(570y) Belt Drying and Microwave Drying of Supported Catalysts

Supported catalysts are essential components of many industrial processes and applications, ranging from petrochemical and catalytic converters to fuel cells. They are generally required because of their high surface area, reduced amount of active agent, and high thermal stability. The performance of a catalytic process is intimately related to the catalyst design. There are four main categories of metal profiles, uniform, egg-yolk, egg-shell and egg-white. The choice of the optimal metal profile in the support is determined by the required activity, selectivity, and by other characteristics of the chemical reaction (kinetics, mass transfer). Usually, a procedure of preparation of supported catalysts includes three steps: 1) impregnation, 2) drying, and 3) calcination and reduction. It is generally believed that the metal profile is controlled by the impregnation conditions. However, experiments have shown that drying may also significantly change the metal distribution obtained from impregnation. Therefore, to achieve a desired metal profile we need to understand both impregnation and drying.
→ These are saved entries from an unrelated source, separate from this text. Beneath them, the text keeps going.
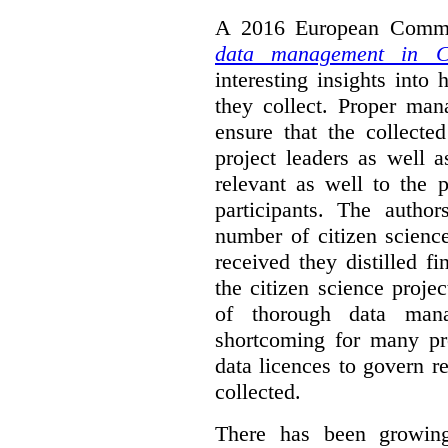
A 2016 European Commis
data management in Ci
interesting insights int
they collect. Proper man
ensure that the collect
project leaders as well 
relevant as well to the p
participants. The author
number of citizen scienc
received they distilled fi
the citizen science projec
of thorough data manag
shortcoming for many pro
data licences to govern r
collected.
There has been growing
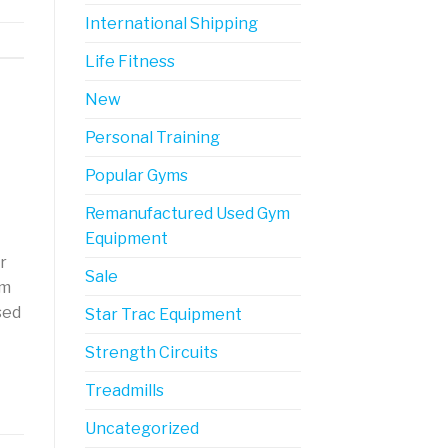
International Shipping
Life Fitness
New
Personal Training
Popular Gyms
Remanufactured Used Gym
Equipment
r
Sale
ym
sed
Star Trac Equipment
Strength Circuits
Treadmills
Uncategorized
In industry, catalysts are usually dried on conveyor belt dryers. During belt drying, the relative humidity (H) and the temperature (T) in the drying air change gradually. To simulate this procedure, we have developed a theoretical model for drying. In this model, we have taken into account heat transfer from the hot air to the wet support, solvent evaporation in the support, convective flow towards the support external surface due to the capillary force, and metal diffusion and metal deposition due to adsorption and crystallization. First, our study focuses on drying of a single pellet catalyst. The metal distribution after drying shows a significant difference between constant drying conditions (the drying temperature and humidity in the air are held constant during the drying process) and belt drying conditions (the drying temperature and humidity in the air varies during the drying process). Then, we extend our work to triple layer catalysts. The drying conditions in upper layer catalysts are based on the heat and mass transfer between the catalyst particles and the bulk drying air in lower layers.

During microwave drying, the catalyst samples can be heated volumetrically so the hear transport is eliminated and the drying rate increases. Microwaves drying can provide rapid and uniform drying within the porous support, leading to uniform evaporation of the liquid solvent, which most likely results in a uniform metal distribution. We have carried out experiments for both microwave drying and regular drying in an oven, and find that the microwave drying gives us a much more uniform metal distribution. The effect of the energy intensity on the microwave drying process is also considered in this work.